--- DATASET Enclosed Below ---

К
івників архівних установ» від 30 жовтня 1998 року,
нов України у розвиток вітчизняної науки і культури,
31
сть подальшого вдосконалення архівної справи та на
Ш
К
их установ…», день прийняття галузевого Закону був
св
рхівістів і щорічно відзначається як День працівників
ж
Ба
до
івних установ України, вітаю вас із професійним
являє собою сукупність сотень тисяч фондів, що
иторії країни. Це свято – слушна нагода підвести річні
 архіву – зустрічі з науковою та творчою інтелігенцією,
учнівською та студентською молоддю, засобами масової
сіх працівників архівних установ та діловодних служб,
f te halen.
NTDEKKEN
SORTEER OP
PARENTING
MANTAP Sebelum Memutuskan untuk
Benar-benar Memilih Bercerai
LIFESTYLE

--- End of Enclosed DATASET ---

## WHAT IS REQUIRED
Transcribe the records in full, word for word.

## ANSWER BELOW
К
івників архівних установ» від 30 жовтня 1998 року,
нов України у розвиток вітчизняної науки і культури,
31
сть подальшого вдосконалення архівної справи та на
Ш
К
их установ…», день прийняття галузевого Закону був
св
рхівістів і щорічно відзначається як День працівників
ж
Ба
до
івних установ України, вітаю вас із професійним
являє собою сукупність сотень тисяч фондів, що
иторії країни. Це свято – слушна нагода підвести річні
 архіву – зустрічі з науковою та творчою інтелігенцією,
учнівською та студентською молоддю, засобами масової
сіх працівників архівних установ та діловодних служб,
f te halen.
NTDEKKEN
SORTEER OP
PARENTING
MANTAP Sebelum Memutuskan untuk
Benar-benar Memilih Bercerai
LIFESTYLE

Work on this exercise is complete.